Abstract 313: A Novel Catheter-Based Radionuclide Imaging System to Characterize Atherosclerotic Plaque
Objectives: Atherosclerosis underlies coronary artery diseases—the leading cause of death in the United States and worldwide. In this study, we developed a novel catheter-based radionuclide imaging (CRI) system to image 18F-fluorodeoxyglucose (18F-FDG), a radionuclide, a marker of vascular inflammation, in murine carotid arteries and characterized the system for spatial resolution from multiple scintillating materials.

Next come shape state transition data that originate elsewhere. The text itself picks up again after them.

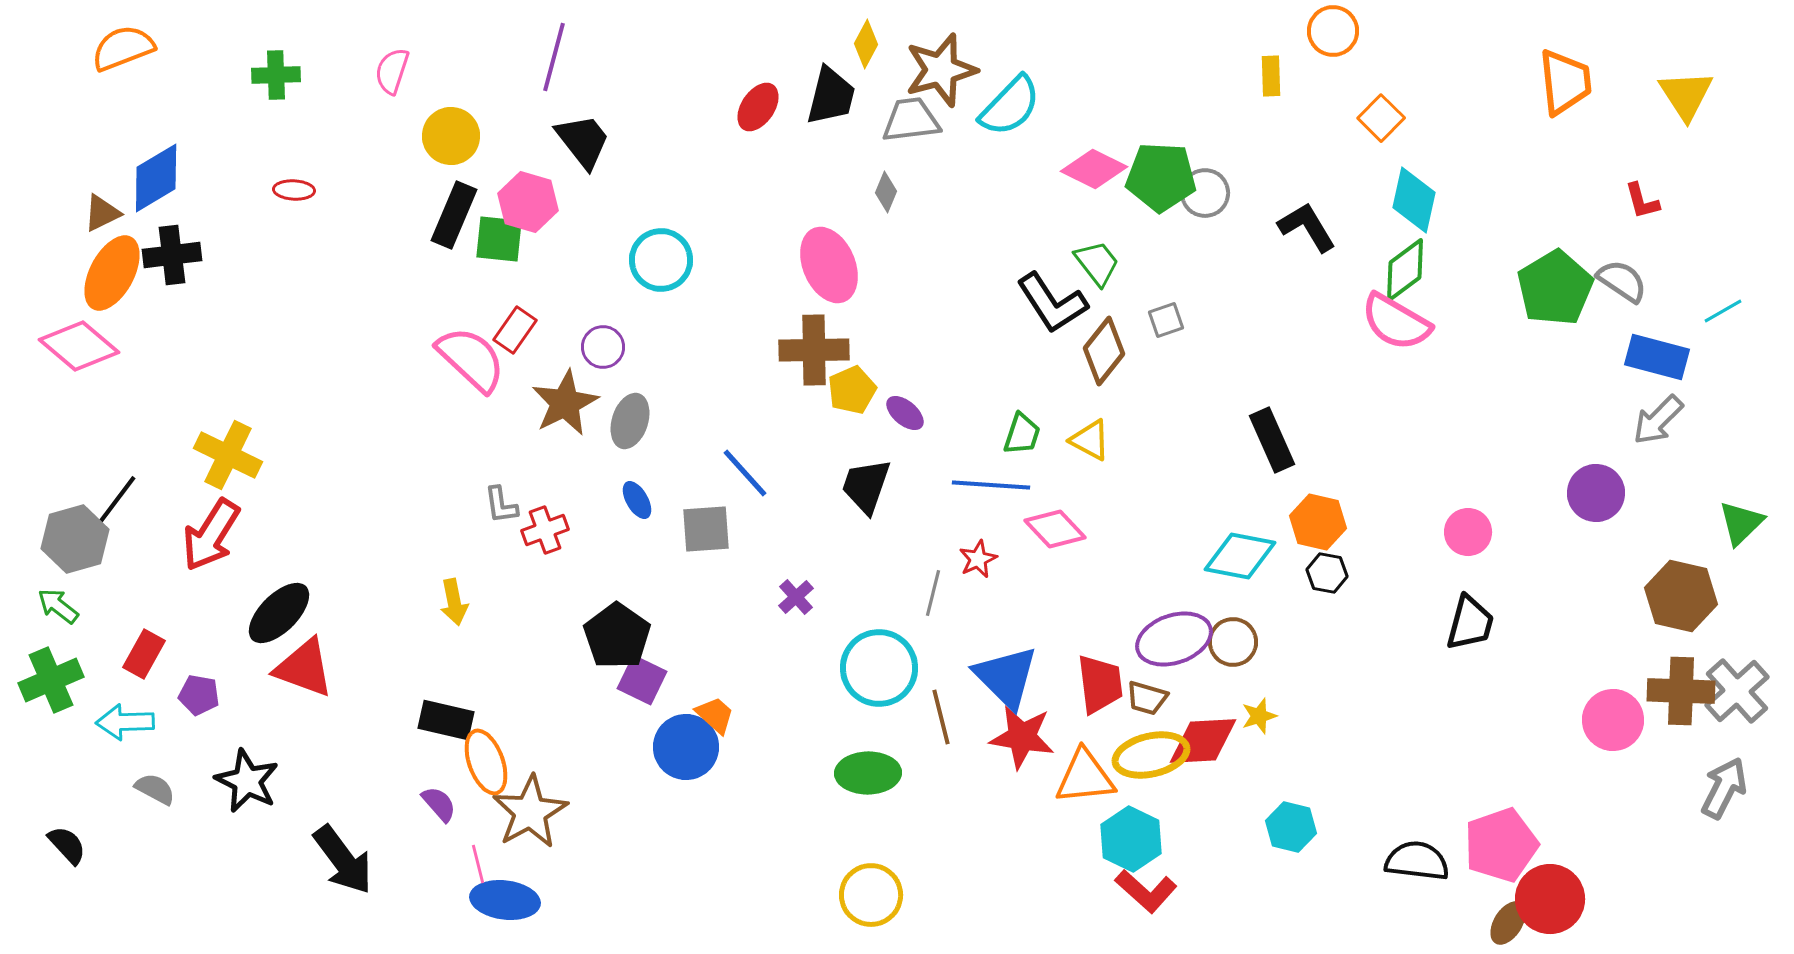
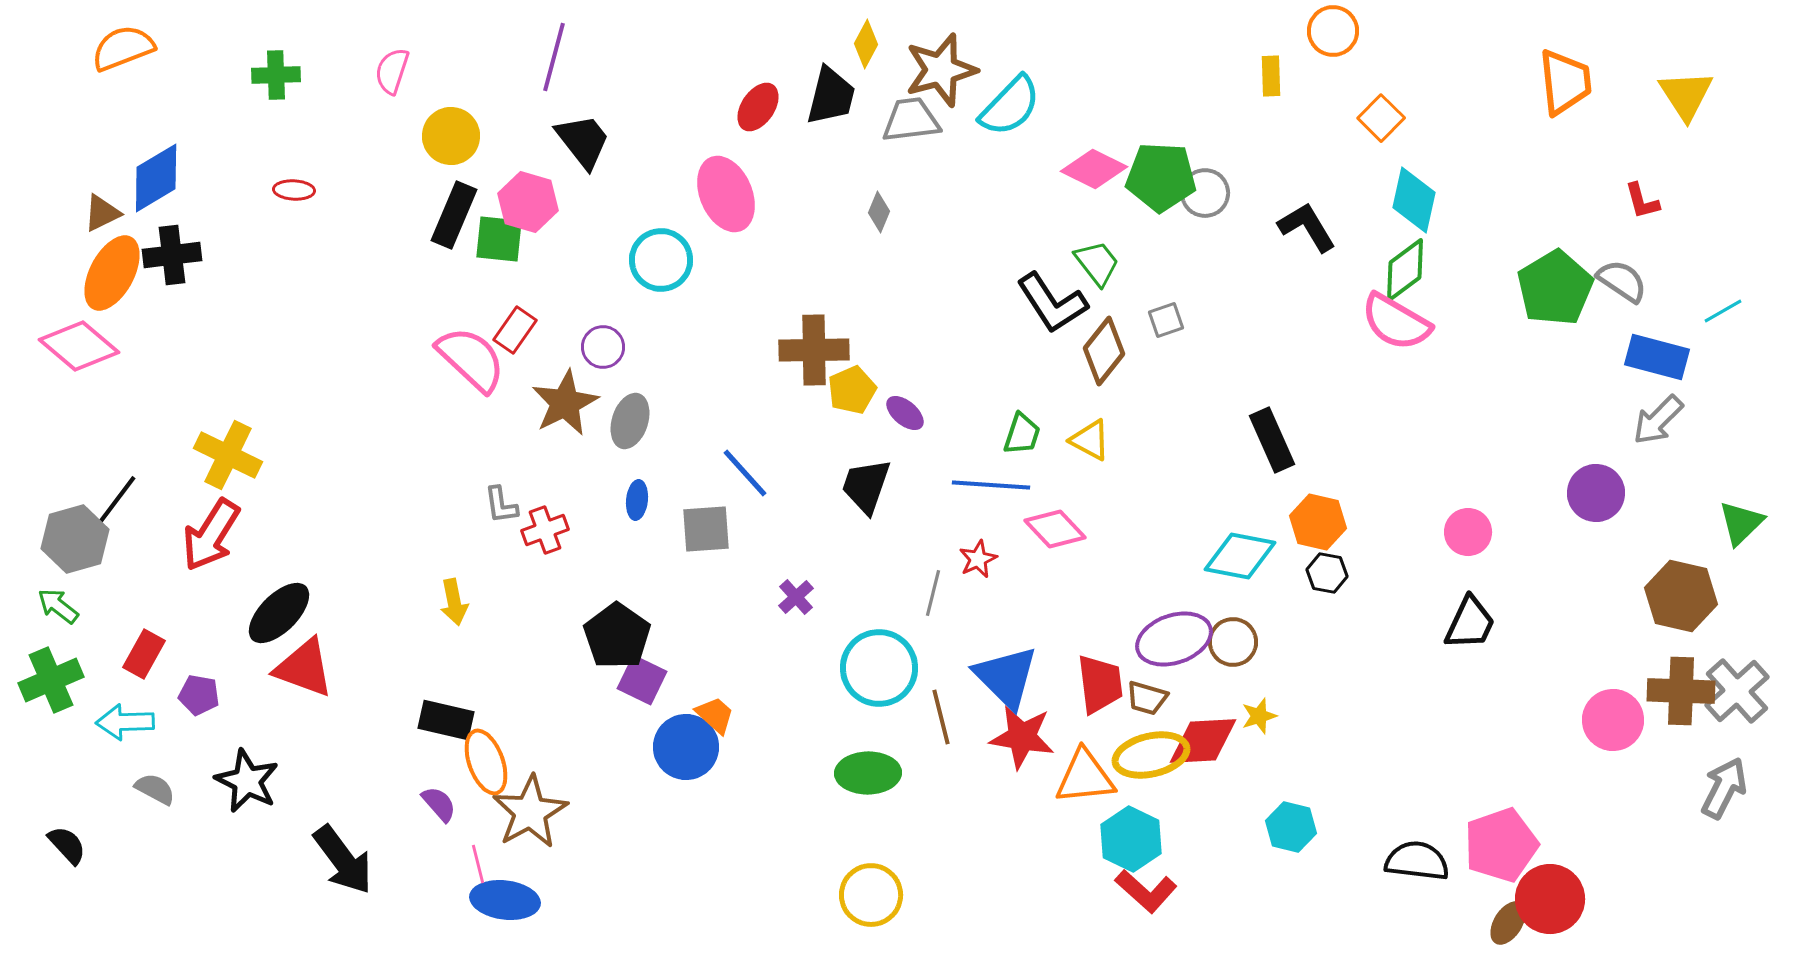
gray diamond at (886, 192): moved 7 px left, 20 px down
pink ellipse at (829, 265): moved 103 px left, 71 px up
blue ellipse at (637, 500): rotated 36 degrees clockwise
black trapezoid at (1470, 623): rotated 10 degrees clockwise
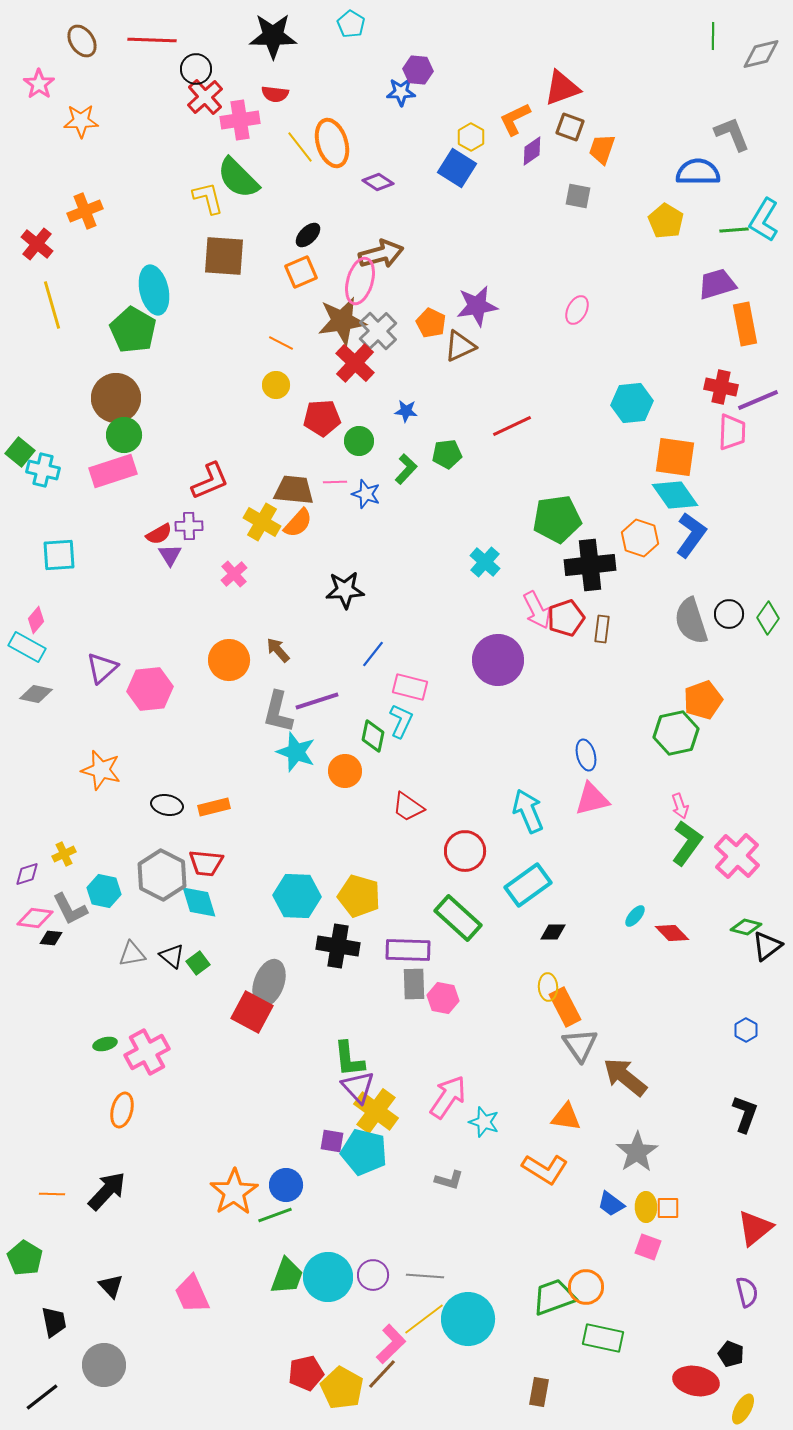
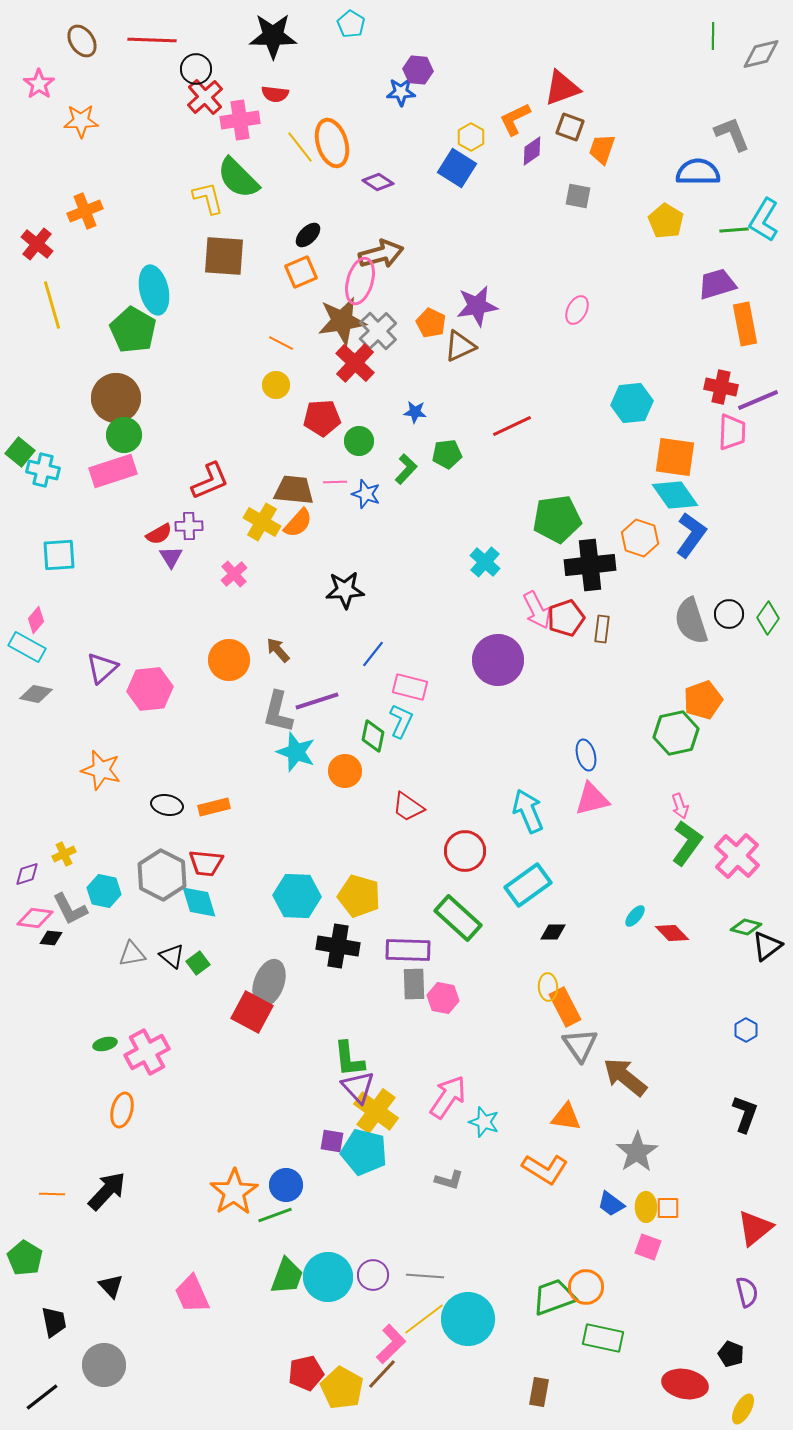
blue star at (406, 411): moved 9 px right, 1 px down
purple triangle at (170, 555): moved 1 px right, 2 px down
red ellipse at (696, 1381): moved 11 px left, 3 px down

Methods: The catheter system includes 35 mm and 8 mm fixed focal length lenses, which are subsequently connected to a CMOS camera and fiber holder. The distal ferrule of an image bundle is terminated with a wide-angle lens. The novelty of this system is a scintillating balloon with a crystal tip in the front of the wide angle lens to image light from the decay of 18F-FDG emission signal. The scintillating balloon is fabricated from 1mL of silicone RTV catalyst mixed with 1 mL base and 50 mg/mL calcium fluoride doped with Europium (CaF2:Eu). To identify the optimal scintillating materials with respect to resolution, we calculated modulation transfer function (MTF) of Yttrium Aluminum Garnet doped with Cerium (YAG:Ce), anthracene, and CaF2:Eu phosphors using a thin line optical phantom (Fig. 1a-1b). Macrophage-rich FVB murine atherosclerotic carotid plaque model (n = 4) was used in ex vivo experiments. Confirmatory imaging was also performed by an external optical imaging system (IVIS-200).
Results: Analysis of the different phosphors (Fig 1b) showed that CaF2:Eu enabled the best resolution of 1.2μm. The CRI system visualized 18F-FDG in atherosclerotic plaques (Fig. 1d). The ligated left carotid (LR) artery exhibited 4.9х higher 18F-FDG signal intensity compared to the non-ligated right carotid (negative control) artery (2.6х104 ±1.4х103 vs. 5.4х103 ±1.3х103, A.U., p = 0.008) and confirmed with IVIS-200 (Fig. 1d).
Conclusions: This CRI system enables high-resolution and sensitive detection of 18F-FDG uptake by murine atherosclerotic plaques.
Author Disclosures: R. Zaman: None. H. Kosuge: None. C. Carpenter: None. G. Pratx: None. C. Sun: None. L. Xing: None. M. McConnell: Other; Modest; Stanford Department of Medicine has a MRI research agreement with GE Healthcare.
This research has received full or partial funding support from the American Heart Association.
- © 2014 by American Heart Association, Inc.